With the Facebook-led Libra project grabbing headlines, regulators around the world have been scrambling to coordinate their response to a phenomenon that has financial stability implications.
Speaking at a Brookings Institution event, BofE governor Andrew Bailey stressed that if stablecoins are to be widely used as a means of payment "they must have equivalent standards to those that are in place today for other forms of payment types and the forms of money transferred through them".
Specifically, Bailey raised concerns that some stablecoin proposals do not include a legal claim for coinholders, while other propose backing in instruments that may have material risk but do not have the protections of other options.

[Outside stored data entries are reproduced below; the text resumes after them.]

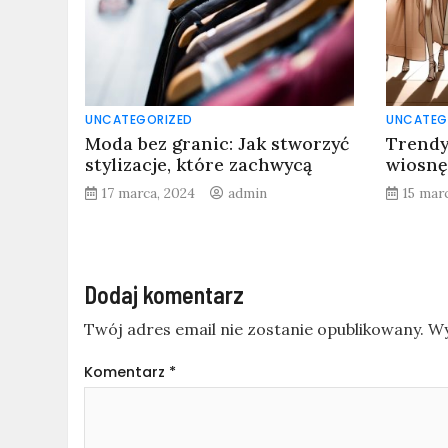
UNCATEGORIZED
UNCATEG
Moda bez granic: Jak stworzyć
Trendy
stylizacje, które zachwycą
wiosnę
17 marca, 2024
admin
15 mar
Dodaj komentarz
Twój adres email nie zostanie opublikowany.
Wy
Komentarz
*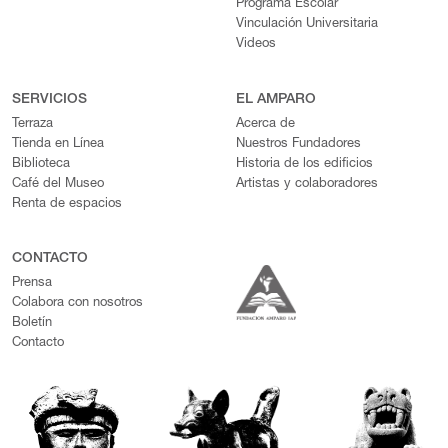
Programa Escolar
Vinculación Universitaria
Videos
SERVICIOS
EL AMPARO
Terraza
Acerca de
Tienda en Línea
Nuestros Fundadores
Biblioteca
Historia de los edificios
Café del Museo
Artistas y colaboradores
Renta de espacios
CONTACTO
Prensa
Colabora con nosotros
Boletín
Contacto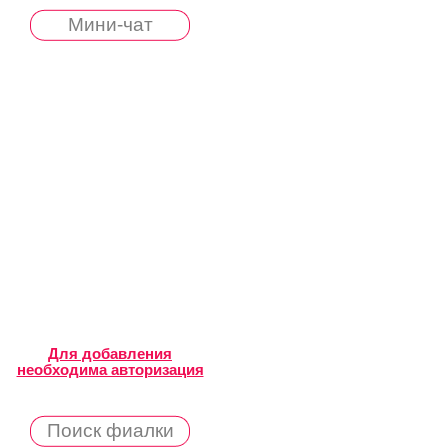
Мини-чат
Для добавления
необходима авторизация
Поиск фиалки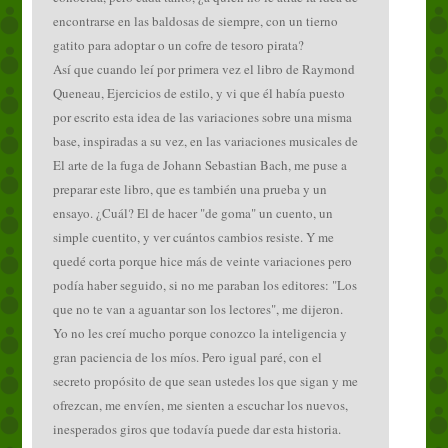
encontrarse en las baldosas de siempre, con un tierno
gatito para adoptar o un cofre de tesoro pirata?
Así que cuando leí por primera vez el libro de Raymond
Queneau, Ejercicios de estilo, y vi que él había puesto
por escrito esta idea de las variaciones sobre una misma
base, inspiradas a su vez, en las variaciones musicales de
El arte de la fuga de Johann Sebastian Bach, me puse a
preparar este libro, que es también una prueba y un
ensayo. ¿Cuál? El de hacer "de goma" un cuento, un
simple cuentito, y ver cuántos cambios resiste. Y me
quedé corta porque hice más de veinte variaciones pero
podía haber seguido, si no me paraban los editores: "Los
que no te van a aguantar son los lectores", me dijeron.
Yo no les creí mucho porque conozco la inteligencia y
gran paciencia de los míos. Pero igual paré, con el
secreto propósito de que sean ustedes los que sigan y me
ofrezcan, me envíen, me sienten a escuchar los nuevos,
inesperados giros que todavía puede dar esta historia.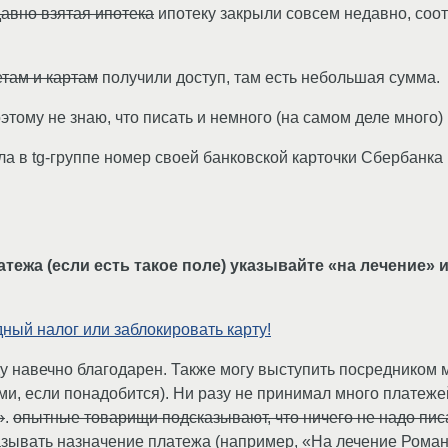
авно взятая ипотека
ипотеку закрыли совсем недавно, cоот
етам и картам
получили доступ, там есть небольшая сумма.
тому не знаю, что писать и немного (на самом деле много)
а в tg-группе номер своей банковской карточки Сбербанка 
тежа (если есть такое поле) указывайте «на лечение»
ный налог или заблокировать карту!
уду навечно благодарен. Также могу выступить посредником 
ми, если понадобится). Ни разу не принимал много платеже
»
.
опытные товарищи подсказывают, что ничего не надо писа
казывать назначение платежа (например, «На лечение Роман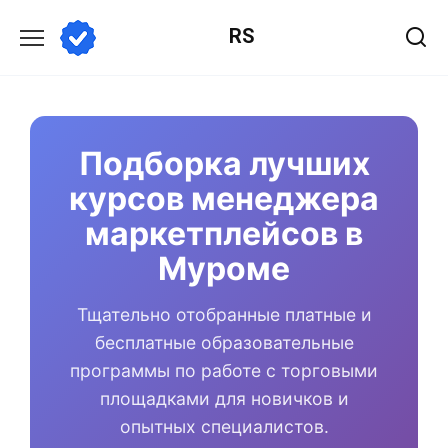
Перейти
RS
к
содержанию
Подборка лучших
курсов менеджера
маркетплейсов в
Муроме
Тщательно отобранные платные и
бесплатные образовательные
программы по работе с торговыми
площадками для новичков и
опытных специалистов.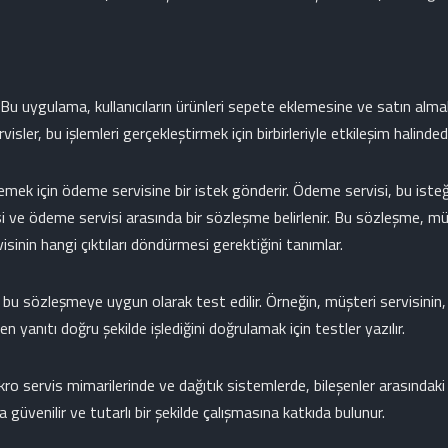
Bu uygulama, kullanıcıların ürünleri sepete eklemesine ve satın almala
isler, bu işlemleri gerçekleştirmek için birbirleriyle etkileşim halindedi
emek için ödeme servisine bir istek gönderir. Ödeme servisi, bu isteği 
i ve ödeme servisi arasında bir sözleşme belirlenir. Bu sözleşme, müşt
sinin hangi çıktıları döndürmesi gerektiğini tanımlar.
bu sözleşmeye uygun olarak test edilir. Örneğin, müşteri servisinin,
yanıtı doğru şekilde işlediğini doğrulamak için testler yazılır.
kro servis mimarilerinde ve dağıtık sistemlerde, bileşenler arasındak
 güvenilir ve tutarlı bir şekilde çalışmasına katkıda bulunur.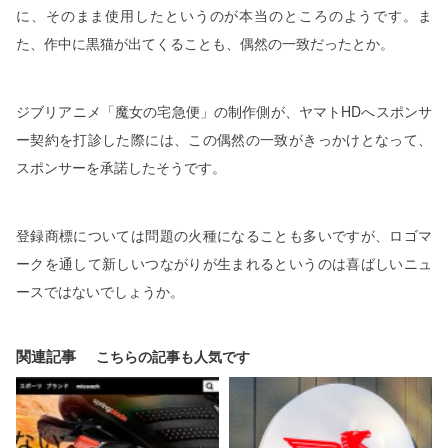
に、そのまま使用したというのが本当のところのようです。ま
た、作中に黒猫が出てくることも、偶然の一致だったとか。
ジブリアニメ「魔女の宅急便」の制作側が、ヤマトHDへスポンサ
ー契約を打診した際には、この偶然の一致がきっかけとなって、
スポンサーを承諾したそうです。
登録商標については問題の火種になることも多いですが、ロゴマ
ークを通して新しいつながりが生まれるというのは喜ばしいニュ
ースではないでしょうか。
関連記事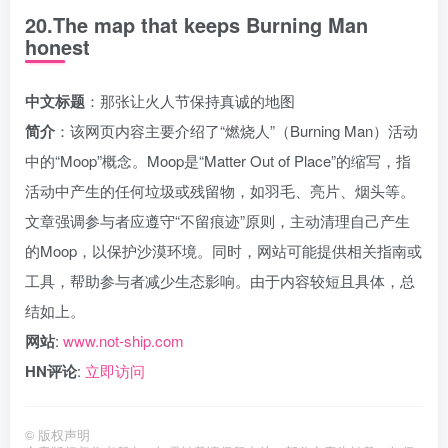
20.The map that keeps Burning Man
honest
中文标题
：那张让火人节保持真诚的地图
简介
：该网页内容主要介绍了“燃烧人”（Burning Man）活动
中的“Moop”概念。Moop是“Matter Out of Place”的缩写，指
活动中产生的任何垃圾或残留物，如羽毛、亮片、烟头等。
文章强调参与者应遵守“不留痕迹”原则，主动清理自己产生
的Moop，以保护沙漠环境。同时，网站可能提供相关指南或
工具，帮助参与者减少生态影响。由于内容较短且具体，总
结如上。
网站
:
www.not-ship.com
HN评论
:
立即访问
©
版权声明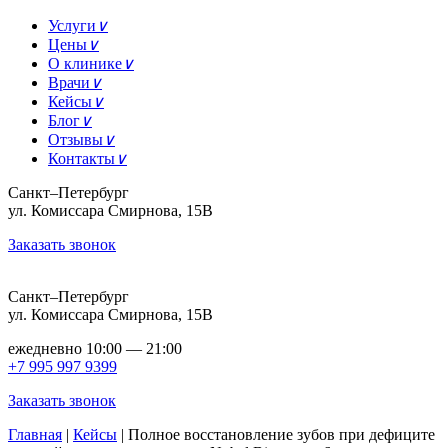
Услуги
∨
Цены
∨
О клинике
∨
Врачи
∨
Кейсы
∨
Блог
∨
Отзывы
∨
Контакты
∨
Санкт–Петербург
ул. Комиссара Смирнова, 15В
Заказать звонок
Санкт–Петербург
ул. Комиссара Смирнова, 15В
ежедневно 10:00 — 21:00
+7 995 997 9399
Заказать звонок
Главная
|
Кейсы
|
Полное восстановление зубов при дефиците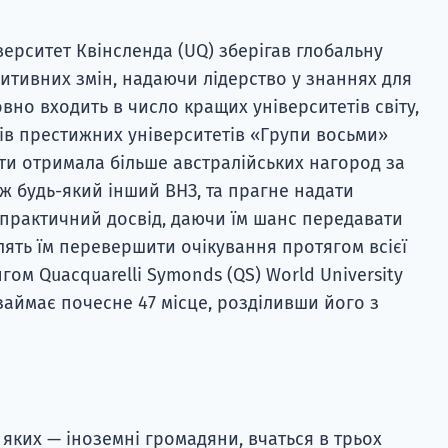
верситет Квінсленда (UQ) зберігав глобальну
итивних змін, надаючи лідерство у знаннях для
вно входить в число кращих університетів світу,
ків престижних університетів «Групи восьми»
іти отримала більше австралійських нагород за
іж будь-який інший ВНЗ, та прагне надати
 практичний досвід, даючи їм шанс передавати
лять їм перевершити очікування протягом всієї
нгом Quacquarelli Symonds (QS) World University
займає почесне 47 місце, розділивши його з
з яких — іноземні громадяни, вчаться в трьох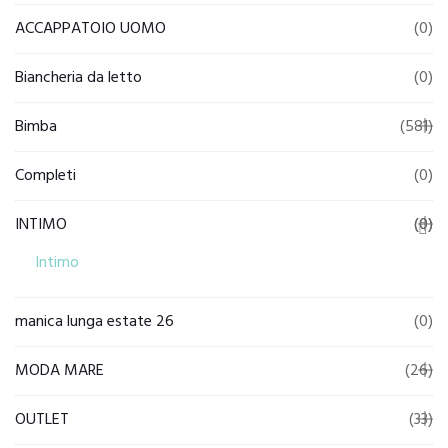
ACCAPPATOIO UOMO
(0)
Biancheria da letto
(0)
Bimba
(581)
Completi
(0)
INTIMO
(0)
(0)
Intimo
manica lunga estate 26
(0)
MODA MARE
(26)
OUTLET
(33)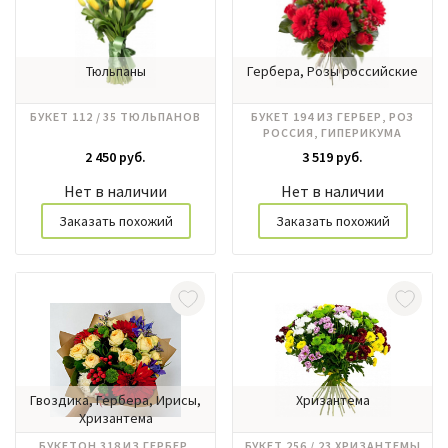
Тюльпаны
Гербера, Розы российские
БУКЕТ 112 / 35 ТЮЛЬПАНОВ
БУКЕТ 194 ИЗ ГЕРБЕР, РОЗ
РОССИЯ, ГИПЕРИКУМА
2 450 руб.
3 519 руб.
Нет в наличии
Нет в наличии
Заказать похожий
Заказать похожий
Гвоздика, Гербера, Ирисы,
Хризантема
Хризантема
БУКЕТОН 318 ИЗ ГЕРБЕР,
БУКЕТ 256 / 23 ХРИЗАНТЕМЫ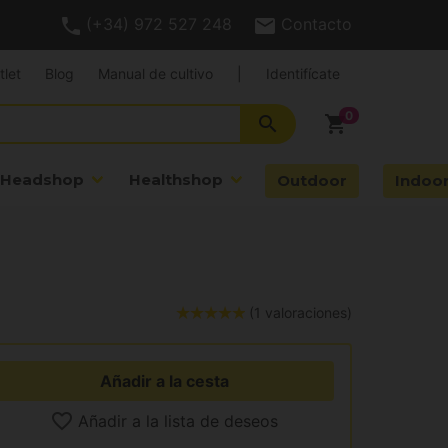
(+34) 972 527 248
Contacto
tlet
Blog
Manual de cultivo
|
Identifícate
search
shopping_cart
Headshop
Healthshop
Outdoor
Indoo
(1 valoraciones)
Añadir a la cesta
Añadir a la lista de deseos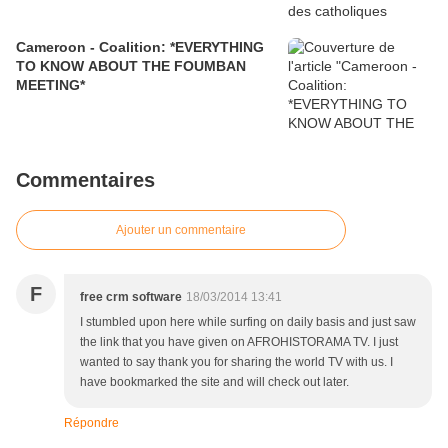
Cameroon - Coalition: *EVERYTHING
TO KNOW ABOUT THE FOUMBAN
MEETING*
Commentaires
Ajouter un commentaire
F
free crm software
18/03/2014 13:41
I stumbled upon here while surfing on daily basis and just saw
the link that you have given on AFROHISTORAMA TV. I just
wanted to say thank you for sharing the world TV with us. I
have bookmarked the site and will check out later.
Répondre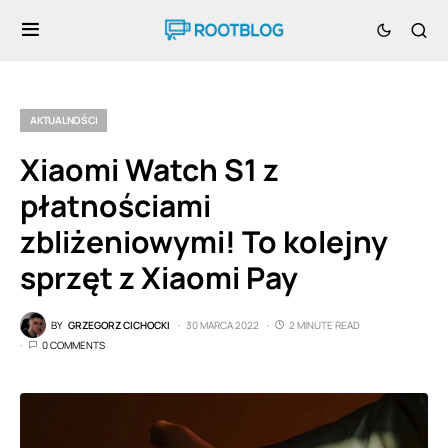
AKTUALNOŚCI
Xiaomi Watch S1 z
płatnościami
zbliżeniowymi! To kolejny
sprzęt z Xiaomi Pay
BY
GRZEGORZ CICHOCKI
30 MARCA 2022
2 MINUTE READ
0 COMMENTS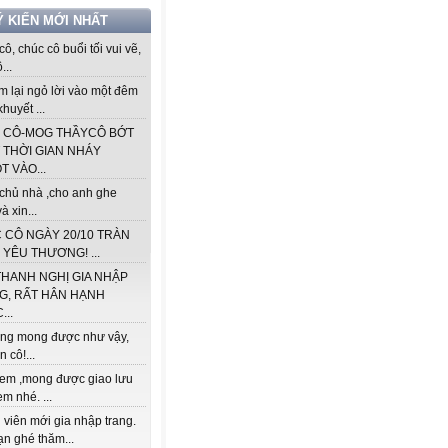
Ý KIẾN MỚI NHẤT
ô, chúc cô buổi tối vui vẽ,
...
m lại ngỏ lời vào một đêm
khuyết ...
 CÔ-MOG THẦYCÔ BỚT
 THỜI GIAN NHÁY
 VÀO...
chủ nhà ,cho anh ghe
à xin...
 CÔ NGÀY 20/10 TRÀN
YÊU THƯƠNG! ...
THANH NGHỊ GIA NHẬP
G, RẤT HÂN HẠNH
..
ng mong được như vậy,
 cô!...
em ,mong được giao lưu
m nhé. ...
viên mới gia nhập trang.
ạn ghé thăm...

"While this might be acceptable for speculative investment purposes, it would not be for payments widely relied upon by households and businesses. Stablecoins need to offer coin holders a robust claim, with supporting mechanisms and protections to ensure they can be redeemed at any time 1-to-1 into fiat currency," said Bailey.
For global stablecoins, the regulatory response must be grounded in internationally-agreed standards, said Bailey, noting the work currently being done by the G7 and Financial Stability Board.
The governor also warned that "we will strongly consider the need for an entity to be incorporated in the UK" for any sterling retail stablecoin wanting to operate at scale in the country. This could impact Libra, which has said its payment system will support single-currency stablecoins - possibly including sterling - in addition to a multi-currency token.
Elsewhere, Bailey said that stablecoins and central bank digital currencies are "not necessarily mutually exclusive" but offered little on plans for a CBDC other than that the bank is "exploring these issues".E-money regulation
In his speech, the governor also hinted at possible future changes to the regulation of e-money. Bailey noted that under EMD2 and PSD2, e-money does not have a direct link to fiat money and that the safeguarding regime does not have all the features of deposit protection.
"This means that if a firm failed, holders of its ‘money’ would be forced to pursue any recovery through a corporate insolvency procedure, which would neither be quick nor guarantee their funds back."
In a Q&A after his speech, Bailey speculated that the reason for the relaxed regulatory approach was a desire to promote innovation and a belief that e-money would be a "relatively small thing".
However, if it takes off sufficiently and becomes sufficiently systemic, there may be a need to reevaluate - particularity, says Bailey, because the public probably does not understand the difference in protections.